The sample table pyodps_iris is available. For more information about how to create the sample table, see Use DataFrame to process data.

Background information

To use a DataFrame object, you must familiarize yourself with the operations on the Collection (DataFrame), Sequence, and Scalar objects. Collection indicates a tabular data structure (two-dimensional structure). Sequence indicates a column (one-dimensional structure). Scalar indicates a scalar object.

If you use Pandas to create a DataFrame object, the object contains the actual data. If you use a MaxCompute table to create a DataFrame object, the object does not contain the actual data. The object contains only data operations. After a DataFrame object is created, MaxCompute can store and compute data.

Procedure

DataFrame object is the only Collection object that you must create. A DataFrame object can be used to reference MaxCompute tables, MaxCompute partitions, Pandas DataFrame objects, and SQLAlchemy tables (database tables). The reference operations for these data sources are the same. You can process data without the need to modify code. You only need to change the input and output pointers. This way, you can migrate small amounts of test code that is running locally to MaxCompute. The accuracy of the migration is ensured by PyODPS DataFrame.

Create a DataFrame object from a MaxCompute table

If you want to create a DataFrame object from a MaxCompute table, specify the table object in the DataFrame method, or use the to_df method of the table. Sample code:

from odps.df import DataFrame

# Specify a table object. 
iris = DataFrame(o.get_table('pyodps_iris'))
# Use the to_df method of the MaxCompute table. 
iris2 = o.get_table('pyodps_iris').to_df()

Create a DataFrame object by using a partition in a MaxCompute table

If you want to create a DataFrame object by using a partition in a MaxCompute table, specify the partition in the DataFrame method, or use the to_df method of the partition.
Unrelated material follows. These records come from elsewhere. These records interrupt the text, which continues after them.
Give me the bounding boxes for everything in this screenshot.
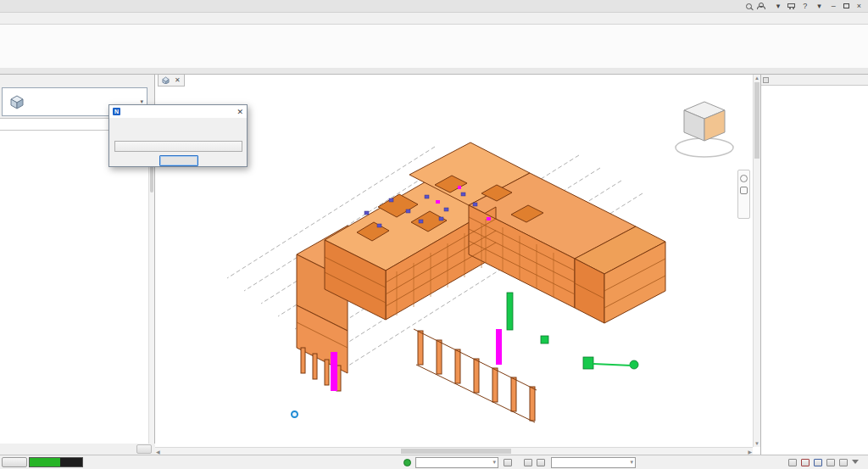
nwc-export-dialog: N ✕ (108, 104, 248, 167)
navisworks-icon: N (113, 108, 120, 115)
store-cart-icon[interactable] (787, 3, 795, 8)
status-progress-bar (29, 457, 83, 467)
properties-title (0, 75, 154, 87)
status-cancel-button[interactable] (2, 457, 27, 467)
zoom-icon[interactable] (740, 187, 748, 194)
export-progress-bar (114, 141, 242, 152)
properties-scrollbar[interactable] (148, 131, 154, 444)
view-tab[interactable]: ✕ (158, 75, 185, 87)
ribbon-tab-bar (0, 13, 868, 24)
title-bar: ▾ ? ▾ – × (0, 0, 868, 13)
scroll-up-icon[interactable]: ▲ (754, 75, 760, 81)
dialog-close-icon[interactable]: ✕ (236, 108, 243, 116)
help-menu-icon[interactable]: ▾ (815, 2, 824, 10)
status-bar (0, 455, 868, 469)
ribbon-bottom-strip (0, 68, 868, 75)
reveal-constraints-icon[interactable] (788, 459, 797, 466)
help-icon[interactable]: ? (800, 2, 810, 10)
canvas-vertical-scrollbar[interactable]: ▲ ▼ (753, 75, 760, 447)
view-3d-icon (8, 92, 26, 111)
project-tree (761, 86, 868, 455)
apply-button[interactable] (136, 444, 152, 454)
project-browser-icon (763, 77, 769, 83)
title-bar-right: ▾ ? ▾ – × (746, 2, 868, 10)
user-icon[interactable] (757, 3, 764, 9)
active-workset-select[interactable] (415, 457, 498, 468)
revit-window: ▾ ? ▾ – × ▾ (0, 0, 868, 469)
dialog-cancel-button[interactable] (159, 155, 198, 166)
properties-footer (0, 444, 155, 455)
editable-only-icon[interactable] (504, 459, 512, 466)
reveal-hidden-elements-icon[interactable] (814, 459, 822, 466)
restore-button[interactable] (843, 3, 849, 8)
minimize-button[interactable]: – (829, 2, 838, 10)
scroll-right-icon[interactable]: ▶ (748, 449, 752, 455)
search-icon[interactable] (746, 3, 752, 9)
design-option-select[interactable] (551, 457, 636, 468)
view-tab-3d-icon (162, 76, 170, 84)
temporary-hide-isolate-icon[interactable] (826, 459, 835, 466)
worksets-dialog-icon[interactable] (524, 459, 532, 466)
project-browser (760, 75, 868, 455)
design-options-icon[interactable] (537, 459, 545, 466)
uncrop-view-icon[interactable] (801, 459, 810, 466)
canvas-horizontal-scrollbar[interactable]: ◀ ▶ (155, 447, 753, 455)
properties-grid (0, 131, 149, 444)
sign-in-menu-icon[interactable]: ▾ (774, 2, 783, 10)
steering-wheel-icon[interactable] (740, 175, 748, 182)
scroll-left-icon[interactable]: ◀ (156, 449, 160, 455)
horizontal-scroll-thumb[interactable] (401, 449, 511, 454)
project-browser-title-bar[interactable] (761, 75, 868, 86)
vertical-scroll-thumb[interactable] (754, 82, 760, 159)
viewcube (676, 102, 733, 157)
navigation-bar[interactable] (737, 170, 750, 219)
select-toggle-icon[interactable] (839, 459, 848, 466)
status-progress-fill (30, 458, 60, 466)
view-tab-close-icon[interactable]: ✕ (175, 76, 181, 84)
worksharing-status-icon[interactable] (403, 459, 411, 466)
scroll-down-icon[interactable]: ▼ (754, 440, 760, 447)
base-point-marker[interactable] (291, 410, 298, 418)
filter-icon[interactable] (852, 460, 859, 464)
dialog-title-bar[interactable]: N ✕ (109, 105, 247, 118)
close-button[interactable]: × (854, 2, 864, 10)
ribbon (0, 24, 868, 68)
Sample code:

from odps.df import DataFrame

# (Optional) Create a partitioned table named partitioned_table. If a partitioned table exists, you can replace the existing partitioned table with the partitioned table partitioned_table based on your business requirements. 
o.create_table('partitioned_table', ('num bigint, num2 double', 'pt string'), if_not_exists=True)
# Specify a table object. 
pt_df = DataFrame(o.get_table('partitioned_table').get_partition('pt=20171111'))
# Use the to_df method of the partition. 
pt_df2 = o.get_table('partitioned_table').get_partition('pt=20171111').to_df();

Create a DataFrame object by using a Pandas DataFrame object

If you want to create a DataFrame object by using a Pandas DataFrame object, specify the Pandas DataFrame object in the DataFrame method.

Sample code

from odps.df import DataFrame

# Create a DataFrame object by using a Pandas DataFrame object. 
import pandas as pd
import numpy as np
df = DataFrame(pd.DataFrame(np.arange(9).reshape(3, 3), columns=list('abc')))

Usage notes
If you create a DataFrame object by using a Pandas DataFrame object, take note of the following items during the initialization of the DataFrame object:
- PyODPS DataFrame attempts to infer the NUMPY OBJECT or STRING data type. If a column is empty, an error is returned. To prevent these errors, set unknown_as_string to True, and convert the data type of this column into STRING.
- You can use the as_type parameter to forcefully convert the data type. If a basic data type is used, this type is forcefully converted when you create a PyODPS DataFrame object. If a Pandas DataFrame object contains a LIST or DICT column, the system does not infer the data type of this column. You must manually configure as_type. The as_type parameter must be set to DICT.
Examples
- Example 1: Set the data type of the null_col2 column to float.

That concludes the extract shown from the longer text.